Julia Heinle [00:22:06]

Yeah, but Vibeke, it sounds like you have made it possible, especially because the actual translation is about to be published at the end of October. And your other book that goes out with NIAS press on the scholarship of Jinping Mei is also going to be available very soon. Now, I'd love to ask you many more questions on Jinping Mei, the novel and your work. But we are also slowly coming to an end of our interview now, which is why I think I have one last question that concerns your other book, Jinping May a Wild Horse of Chinese literature that you published with Nias Press, where you collected different works from different authors on the novel. How did you make that decision or how did you decide in the end with contributors to ask?

Vibeke Børdahl [00:22:59]

Hmm. You know, it is Vandkunsten publishers that publishes the translation into Danish in ten volumes, and this is coming to its end now in October.

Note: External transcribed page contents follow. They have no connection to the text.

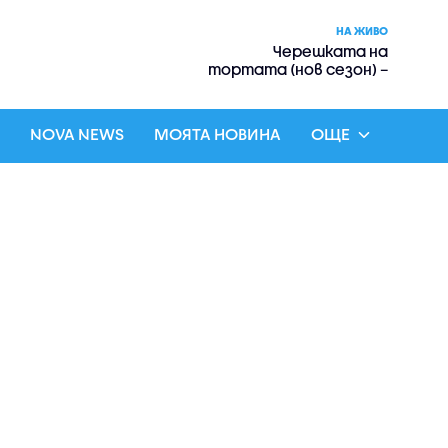
НА ЖИВО
Черешката на
тортата (нов сезон) –
риалити
NOVA NEWS
МОЯТА НОВИНА
ОЩЕ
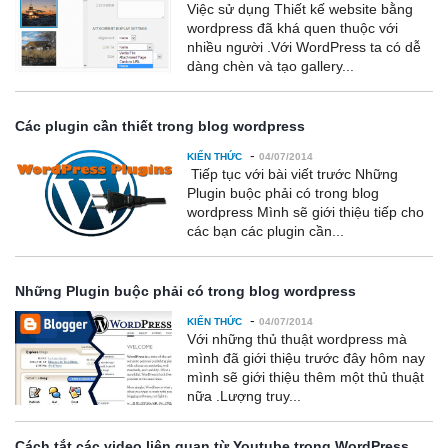
Việc sử dụng Thiết kế website bằng
wordpress đã khá quen thuộc với
nhiều người .Với WordPress ta có dễ
dàng chèn và tạo gallery...
Các plugin cần thiết trong blog wordpress
-
KIẾN THỨC
04/07/2014
Tiếp tục với bài viết trước Những
Plugin buộc phải có trong blog
wordpress Mình sẽ giới thiệu tiếp cho
các bạn các plugin cần...
Những Plugin buộc phải có trong blog wordpress
-
KIẾN THỨC
04/07/2014
Với những thủ thuật wordpress mà
mình đã giới thiệu trước đây hôm nay
mình sẽ giới thiệu thêm một thủ thuật
nữa .Lượng truy...
Cách tắt các video liên quan từ Youtube trong WordPress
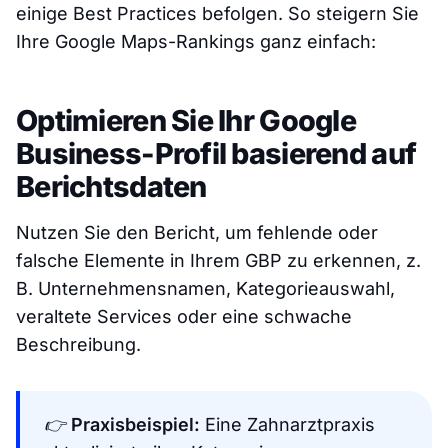
einige Best Practices befolgen. So steigern Sie
Ihre Google Maps-Rankings ganz einfach:
Optimieren Sie Ihr Google
Business-Profil basierend auf
Berichtsdaten
Nutzen Sie den Bericht, um fehlende oder
falsche Elemente in Ihrem GBP zu erkennen, z.
B. Unternehmensnamen, Kategorieauswahl,
veraltete Services oder eine schwache
Beschreibung.
👉
Praxisbeispiel:
Eine Zahnarztpraxis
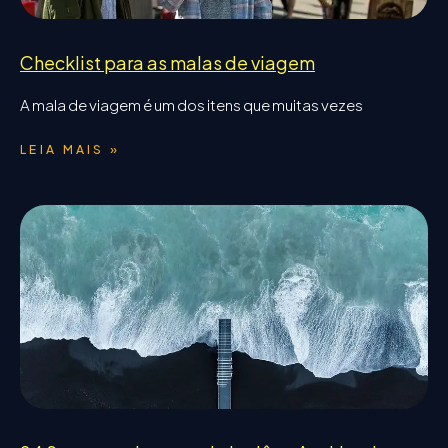
Checklist para as malas de viagem
A mala de viagem é um dos itens que muitas vezes
LEIA MAIS »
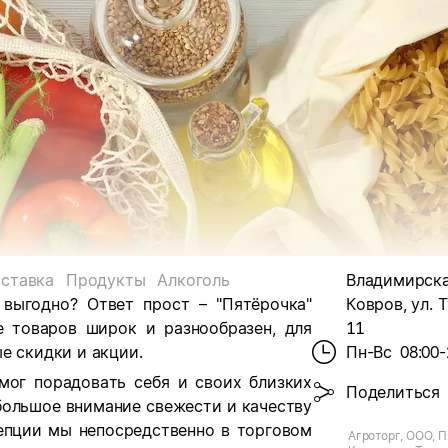
ставка
Продукты
Алкоголь
Владимирская
 выгодно? Ответ прост – "Пятёрочка"
Ковров, ул. 
е товаров широк и разнообразен, для
11
е скидки и акции.
Пн-Вс
08:00-
мог порадовать себя и своих близких
Поделиться
большое внимание свежести и качеству
цепции мы непосредственно в торговом
Агроторг, ООО, П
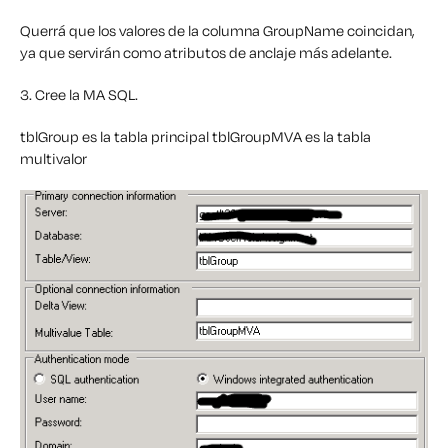
Querrá que los valores de la columna GroupName coincidan,
ya que servirán como atributos de anclaje más adelante.
3. Cree la MA SQL.
tblGroup es la tabla principal
tblGroupMVA es la tabla
multivalor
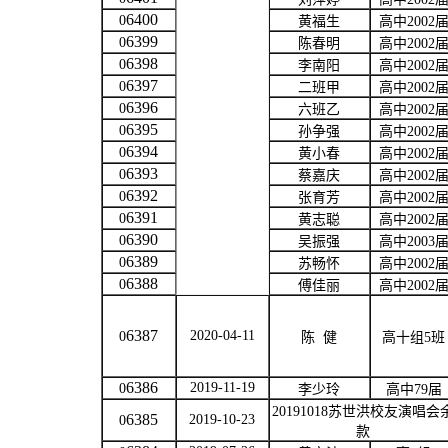
6400
0
黄福生
高中
2002
6399
0
陈春明
高中
2002
6398
0
李南阳
高中
2002
6397
0
二班甲
高中
2002
6396
0
六班乙
高中
2002
6395
0
孙争强
高中
2002
6394
0
黄小春
高中
2002
6393
0
蔡嘉庆
高中
2002
6392
0
张育芳
高中
2002
6391
0
黄志聪
高中
2002
6390
0
吴振强
高中
2003
6389
0
苏畅怀
高中
2002
6388
0
傅佳丽
高中
2002
6387
2020-04-11
0
陈
健
高十组
5
班
6386
2019-11-19
0
李少玲
高中
79
届
20191018
苏世洪校友演唱会
6385
2019-10-23
0
款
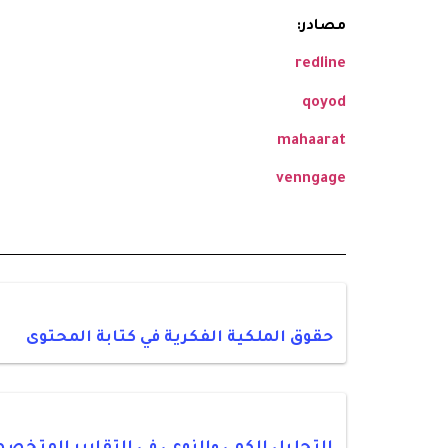
مصادر:
redline
qoyod
mahaarat
venngage
حقوق الملكية الفكرية في كتابة المحتوى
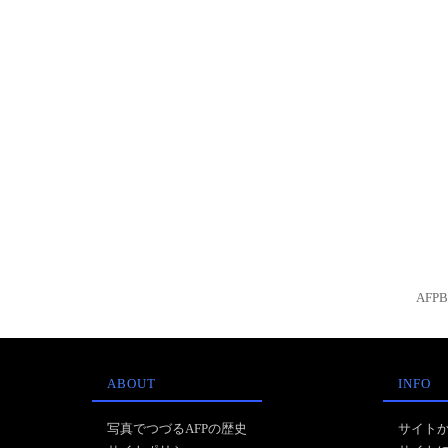
AFP
ABOUT
INFO
写真でつづるAFPの歴史
サイト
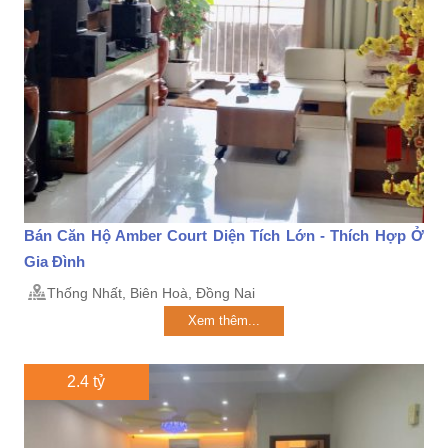
Bán Căn Hộ Amber Court Diện Tích Lớn - Thích Hợp Ở
Gia Đình
Thống Nhất, Biên Hoà, Đồng Nai
Xem thêm...
2.4 tỷ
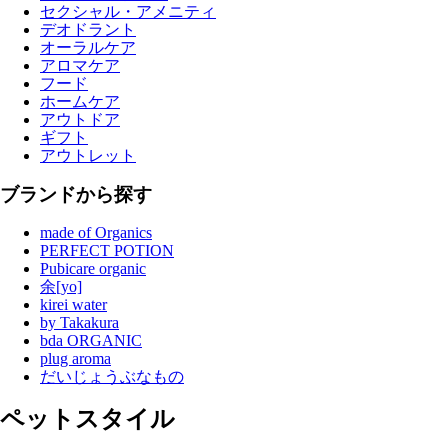
セクシャル・アメニティ
デオドラント
オーラルケア
アロマケア
フード
ホームケア
アウトドア
ギフト
アウトレット
ブランドから探す
made of Organics
PERFECT POTION
Pubicare organic
余[yo]
kirei water
by Takakura
bda ORGANIC
plug aroma
だいじょうぶなもの
ペットスタイル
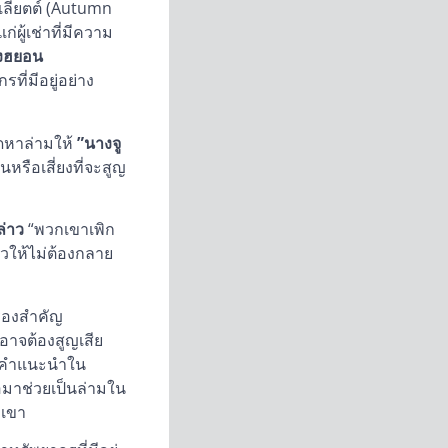
ลียตต์ (Autumn
ู้เช่าที่มีความ
งฮยอน
ที่มีอยู่อย่าง
ัดหาล่ามให้
”นางจู
หรือเสี่ยงที่จะสูญ
ล่าว
“พวกเขาเพิก
วให้ไม่ต้องกลาย
ื่องสำคัญ
อาจต้องสูญเสีย
ตามคำแนะนำใน
อมาช่วยเป็นล่ามใน
กเขา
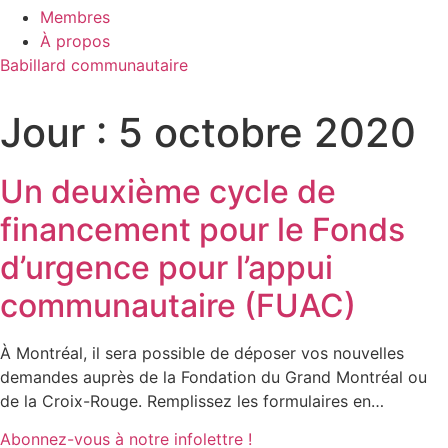
Membres
À propos
Babillard communautaire
Jour :
5 octobre 2020
Un deuxième cycle de
financement pour le Fonds
d’urgence pour l’appui
communautaire (FUAC)
À Montréal, il sera possible de déposer vos nouvelles
demandes auprès de la Fondation du Grand Montréal ou
de la Croix-Rouge. Remplissez les formulaires en…
Abonnez-vous à notre infolettre !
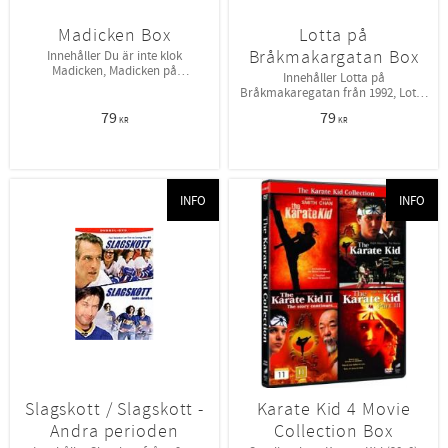
Madicken Box
Lotta på
Bråkmakargatan Box
Innehåller Du är inte klok
Madicken, Madicken på
Innehåller Lotta på
Junibacken.
Bråkmakaregatan från 1992, Lotta
flyttar hemifrån från 1993.
79
79
KR
KR
INFO
INFO
Slagskott / Slagskott -
Karate Kid 4 Movie
Andra perioden
Collection Box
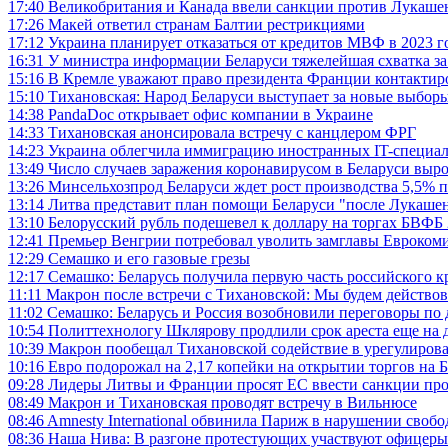
17:40
Великобритания и Канада ввели санкции против Лукашен
17:26
Макей ответил странам Балтии рестрикциями
17:12
Украина планирует отказаться от кредитов МВФ в 2023 г
16:31
У министра информации Беларуси тяжелейшая схватка за
15:16
В Кремле уважают право президента Франции контактир
15:10
Тихановская: Народ Беларуси выступает за новые выборы
14:38
PandaDoc открывает офис компании в Украине
14:33
Тихановская анонсировала встречу с канцлером ФРГ
14:23
Украина облегчила иммиграцию иностранных IT-специа
13:49
Число случаев заражения коронавирусом в Беларуси выро
13:26
Минсельхозпрод Беларуси ждет рост производства 5,5% п
13:14
Литва представит план помощи Беларуси "после Лукаше
13:10
Белорусский рубль подешевел к доллару на торгах БВФБ 2
12:41
Премьер Венгрии потребовал уволить замглавы Евроком
12:29
Семашко и его газовые грезы
12:17
Семашко: Беларусь получила первую часть российского к
11:11
Макрон после встречи с Тихановской: Мы будем действов
11:02
Семашко: Беларусь и Россия возобновили переговоры по
10:54
Политтехнологу Шклярову продлили срок ареста еще на 
10:39
Макрон пообещал Тихановской содействие в урегулирова
10:16
Евро подорожал на 2,17 копейки на открытии торгов на
09:28
Лидеры Литвы и Франции просят ЕС ввести санкции про
08:49
Макрон и Тихановская проводят встречу в Вильнюсе
08:46
Amnesty International обвинила Париж в нарушении своб
08:36
Наша Нива: В разгоне протестующих участвуют офицер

The final volumes are being published by Vandkunsten And we saw that we were coming to the end with this work. And then we decided that we should have a big book launch and if possible, also a symposium about Jinping Mei in order to make this event more widespread. We ran into several problems. We came in the middle of the Corona crisis, and we had actually planned several times to have a symposium in order to discuss Jin Ping Mei with scholars worldwide. But we had to postpone because Corona made it impossible to travel. But then at some point we had an idea why not make the symposium book while we are waiting, so to say, waiting to to be able to have the meeting, the symposium. Let's start and collect all the papers from the participants of the symposium and try to make the book so that it could be ready for the symposium now in October. And we succeeded. We had funding from the S.C. Van Foundation in Denmark, which made it possible to start such a project. And then we had support from NIAS Press, I should say, as always, had this wonderful support from Gerald Jackson that he would help us to do this book on very short notice. This meant that the symposium this time is going to be a bit different from what they are usually. Usually you have the symposium, you have the papers, and if you find the symposium is interesting enough, you might make a book afterwards. But we made the opposite thing. We make the book first and then we have the symposium afterwards. People are coming from Australia, Japan, China, USA, all of Europe and presenting papers. The book has become very beautiful and very interesting and I'm just so grateful to NIAS Press and Gerald in particular for always standing behind me. Now, with little by little so many books and they are all beautiful and this is also very beautiful and very well done.

Julia Heinle [00:25:37]

We're very happy about that as well and are going to pass it along to Gerald. Now, one last thing. Is the symposium going to be for signed up participants or is it also going to be open to the public at the end of October for whomever is in Copenhagen?

Vibeke Børdahl [00:25:55]

We cannot have everything completely open, but it is very much open. Let's say we have a book launch on the Royal Library on 26th of October, and that is completely open. There will be some performances that have something to do with Jinping Mei, we will have a storyteller perform Wu Song Fights the Tiger, and we will have reading from the Danish translation and we will have Chinese music, various things. This is open to everybody. But then we have the symposium proper. We invited Sinologists and other interested people from all over Europe. Actually, some are coming from USA too. That is not public. We had to invite because otherwise we wouldn't know how many we are.

Julia Heinle [00:26:45]

That makes complete sense. I'll make sure to post a link to the event for the open book launch into the show notes.

Vibeke Børdahl [00:26:53]

Thank you.

Julia Heinle [00:26:54]

Well, then I think we are at the end of our interview. Thank you very much Vibeke, for joining me today. Thank you to all the listeners for joining the Nordic Asia podcast, showing Nordic collaboration in studying Asia. I am Julia Heinle and have been talkting to Vibeke Bordahl, editor of the upcoming NIAS Press book Jin Ping Mei a Wild Horse in Chinese Literature and also the translations of Jin Ping Mei into Dansih that are published with Vandkunsten.